Edit: this question is not a duplicate of that one, because I am asking about replacing strings without removing whole files.

Karol Selak
  • 4,248
  • 6
  • 35
  • 65
  • It can be done. Have you publish you repo on a remote server (github, gitlab, other...) ? Are there other person that work with it ? – Techniv Oct 26 '17 at 09:42
  • Possible duplicate of [Remove sensitive files and their commits from Git history](https://stackoverflow.com/questions/872565/remove-sensitive-files-and-their-commits-from-git-history) – kowsky Oct 26 '17 at 09:44
  • To be strict, this is our company account, few people has access to it, and we use internal GitHub repo on own server. But in general, every person having access to repo is trusted for now. – Karol Selak Oct 26 '17 at 09:46

3 Answers3

23

git filter-repo --replace-text

Git 2.25 man git-filter-branch already clearly recommends using git filter-repo instead of git filter-tree, so here we go.

Install https://superuser.com/questions/1563034/how-do-you-install-git-filter-repo/1589985#1589985

python3 -m pip install --user git-filter-repo

and then use:

echo 'my_password==>xxxxxxxx' > replace.txt
git filter-repo --replace-text replace.txt

or equivalent with Bash magic:

git filter-repo --replace-text <(echo 'my_password==>xxxxxxxx')

Tested with this simple test repository: https://github.com/cirosantilli/test-git-filter-repository and replacement strings:

d1==>asdf
d2==>qwer

The above acts on all branches by default (so invasive!!!), to act only on selected branches use: git filter-repo: can it be used on a specific branch? e.g.:

--refs HEAD
--refs refs/heads/master

and only to act on a specified commit range you can: How to modify only a range of commits with git filter-repo instead of the entire branch history?

--refs HEAD~2..master
--refs HEAD~2..HEAD

The option --replace-text option is documented at: https://github.com/newren/git-filter-repo/blob/7b3e714b94a6e5b9f478cb981c7f560ef3f36506/Documentation/git-filter-repo.txt#L155

--replace-text <expressions_file>::

A file with expressions that, if found, will be replaced. By default, each expression is treated as literal text, but regex: and glob: prefixes are supported. You can end the line with ==> and some replacement text to choose a replacement choice other than the default of ***REMOVED***.

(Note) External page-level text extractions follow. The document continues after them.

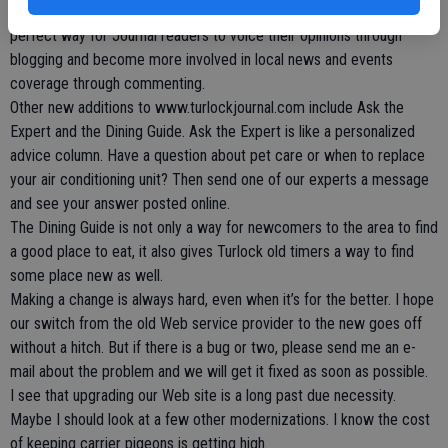
mourn the loss of the Red Phone. The Community section is the
perfect way for Journal readers to voice their opinions through
blogging and become more involved in local news and events
coverage through commenting.
Other new additions to www.turlockjournal.com include Ask the
Expert and the Dining Guide. Ask the Expert is like a personalized
advice column. Have a question about pet care or when to replace
your air conditioning unit? Then send one of our experts a message
and see your answer posted online.
The Dining Guide is not only a way for newcomers to the area to find
a good place to eat, it also gives Turlock old timers a way to find
some place new as well.
Making a change is always hard, even when it’s for the better. I hope
our switch from the old Web service provider to the new goes off
without a hitch. But if there is a bug or two, please send me an e-
mail about the problem and we will get it fixed as soon as possible.
I see that upgrading our Web site is a long past due necessity.
Maybe I should look at a few other modernizations. I know the cost
of keeping carrier pigeons is getting high.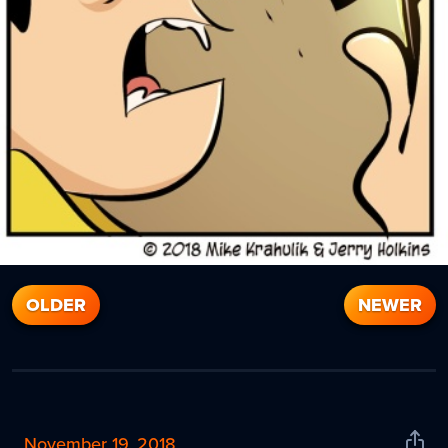
OLDER
NEWER
November 19, 2018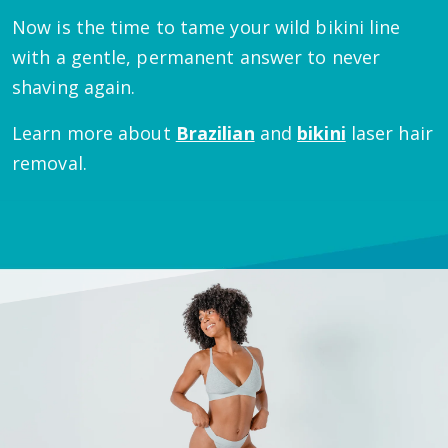
Now is the time to tame your wild bikini line
with a gentle, permanent answer to never
shaving again.
Learn more about
Brazilian
and
bikini
laser hair
removal.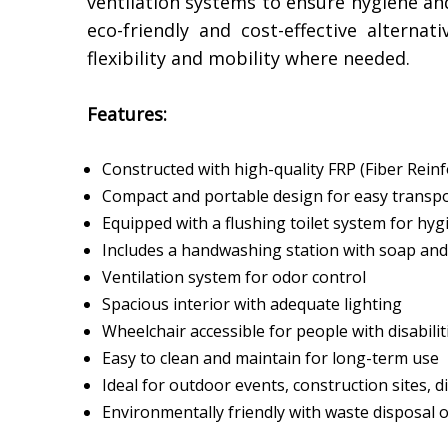
ventilation systems to ensure hygiene an
eco-friendly and cost-effective alternat
flexibility and mobility where needed.
Features:
Constructed with high-quality FRP (Fiber Reinfo
Compact and portable design for easy transp
Equipped with a flushing toilet system for hyg
Includes a handwashing station with soap and
Ventilation system for odor control
Spacious interior with adequate lighting
Wheelchair accessible for people with disabilit
Easy to clean and maintain for long-term use
Ideal for outdoor events, construction sites, d
Environmentally friendly with waste disposal 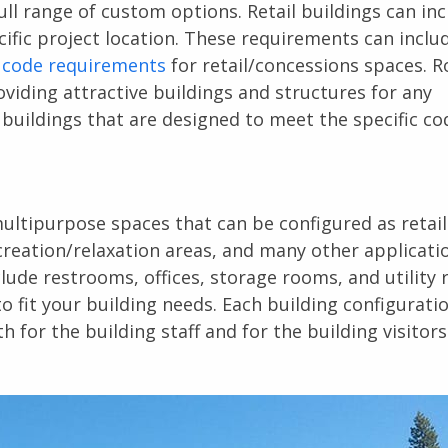
ll range of custom options. Retail buildings can in
ific project location. These requirements can inclu
 code requirements
for retail/concessions spaces. R
viding attractive buildings and structures for any
e buildings that are designed to meet the specific c
ultipurpose spaces that can be configured as retail
creation/relaxation areas, and many other applicatio
clude restrooms, offices, storage rooms, and utility
 fit your building needs. Each building configuratio
for the building staff and for the building visitors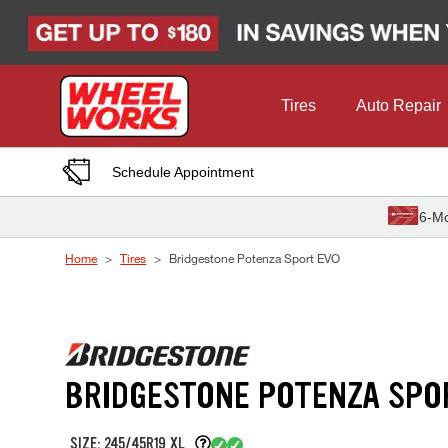
Skip to Content
Tires
Auto Repair
Schedule Appointment
6-Mo
Home
Tires
Bridgestone Potenza Sport EVO
BRIDGESTONE POTENZA SPO
SIZE: 245/45R19 XL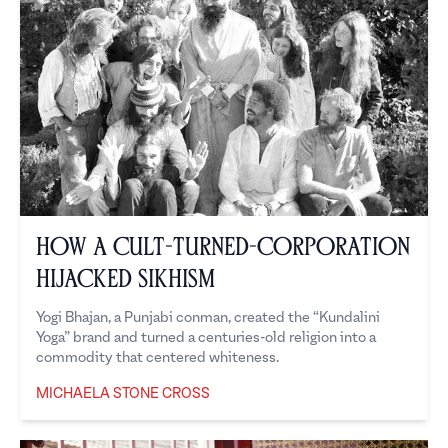
How a Cult-turned-Corporation
Hijacked Sikhism
Yogi Bhajan, a Punjabi conman, created the “Kundalini
Yoga” brand and turned a centuries-old religion into a
commodity that centered whiteness.
MICHAELA STONE CROSS
Michaela Stone Cross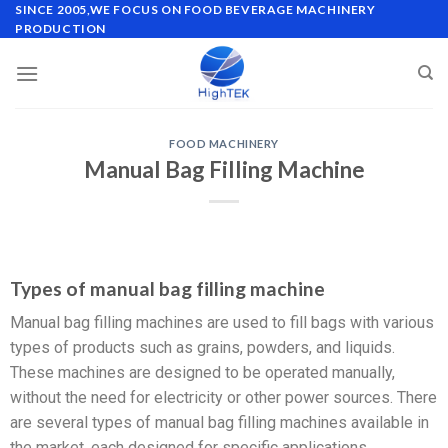
SINCE 2005,WE FOCUS ON FOOD BEVERAGE MACHINERY
PRODUCTION
FOOD MACHINERY
Manual Bag Filling Machine
Types of manual bag filling machine
Manual bag filling machines are used to fill bags with various
types of products such as grains, powders, and liquids.
These machines are designed to be operated manually,
without the need for electricity or other power sources. There
are several types of manual bag filling machines available in
the market, each designed for specific applications.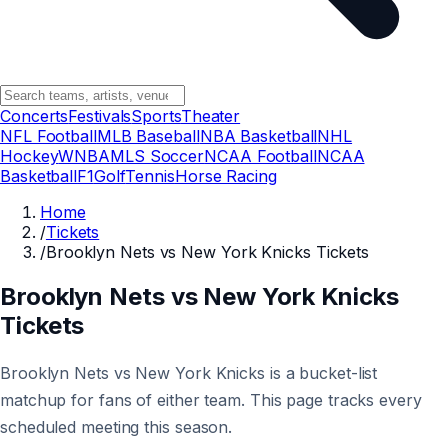
Concerts
Festivals
Sports
Theater
NFL Football
MLB Baseball
NBA Basketball
NHL
Hockey
WNBA
MLS Soccer
NCAA Football
NCAA
Basketball
F1
Golf
Tennis
Horse Racing
Home
/
Tickets
/
Brooklyn Nets vs New York Knicks Tickets
Brooklyn Nets vs New York Knicks
Tickets
Brooklyn Nets vs New York Knicks is a bucket-list
matchup for fans of either team. This page tracks every
scheduled meeting this season.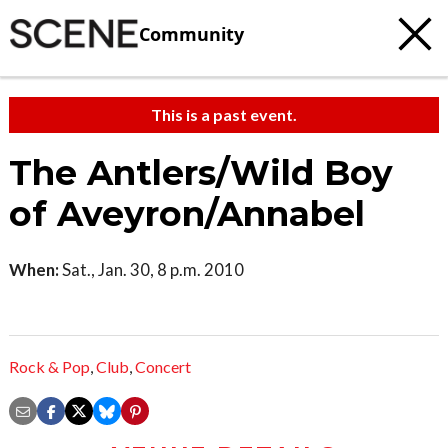
Community
This is a past event.
The Antlers/Wild Boy
of Aveyron/Annabel
When:
Sat., Jan. 30, 8 p.m. 2010
Rock & Pop
,
Club
,
Concert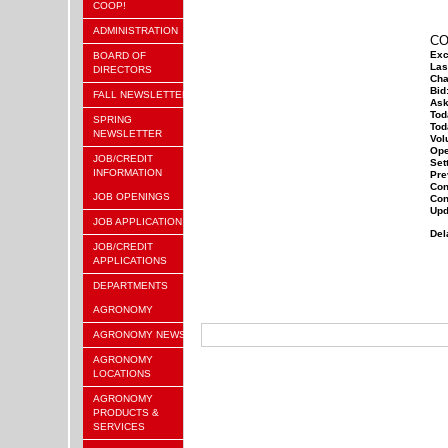
COOP!
ADMINISTRATION
CO
Exc
BOARD OF
Las
DIRECTORS
Cha
Bid
FALL NEWSLETTER
Ask
Tod
SPRING
Tod
NEWSLETTER
Vol
Ope
JOB/CREDIT
Sett
INFORMATION
Pre
Con
JOB OPENINGS
Con
Upd
JOB APPLICATION
Del
JOB/CREDIT
APPLICATIONS
DEPARTMENTS
AGRONOMY
AGRONOMY NEWS
AGRONOMY
LOCATIONS
AGRONOMY
PRODUCTS &
SERVICES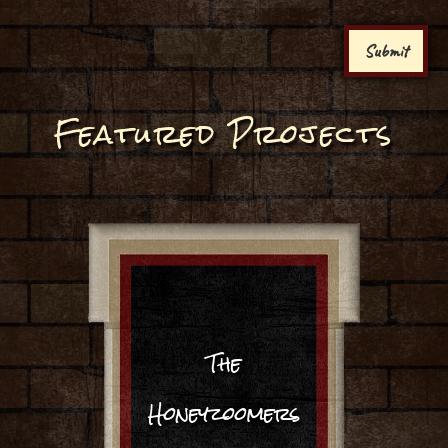
Submit
Featured Projects
The
Honeyzoomers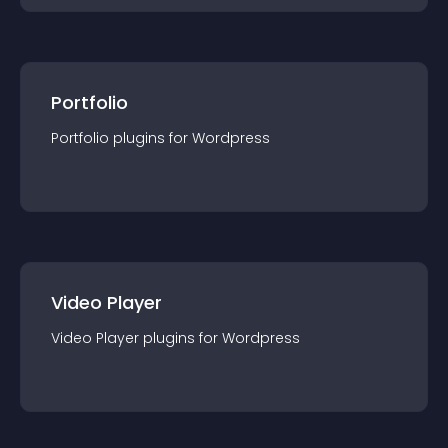
Portfolio
Portfolio
plugin
s for
Wordpress
Video Player
Video Player
plugin
s for
Wordpress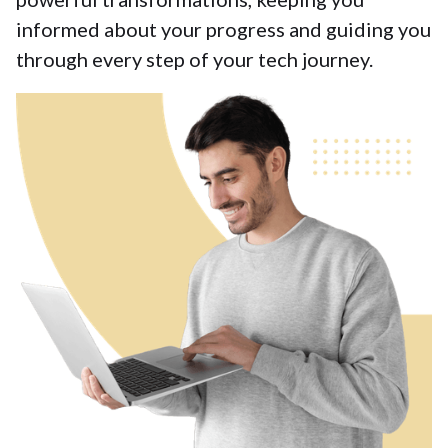
informed about your progress and guiding you
through every step of your tech journey.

How to replace in a single file: git-filter-repo replace text by expression in a single file

Of course, once you've pushed a password publicly, it is always too late, and you will have to change the password, so I wouldn't even bother with the replace in this case: Remove sensitive files and their commits from Git history

Related: How to substitute text from files in git history?

Tested on git-filter-repo ac039ecc095d.

Ciro Santilli OurBigBook.com
  • 347,512
  • 102
  • 1,199
  • 985
17

First, find all the files that could contain the password. Suppose the password is abc123 and the branch is master. You may need to exclude those files which have abc123 only as a normal string.

git log -S "abc123" master --name-only --pretty=format: | sort -u

Then replace "abc123" with "******". Suppose one of the files is foo/bar.txt.

git filter-branch --tree-filter "if [ -f foo/bar.txt ];then sed -i s/abc123/******/g foo/bar.txt;fi"

Finally, force push master to the remote repository if it exists.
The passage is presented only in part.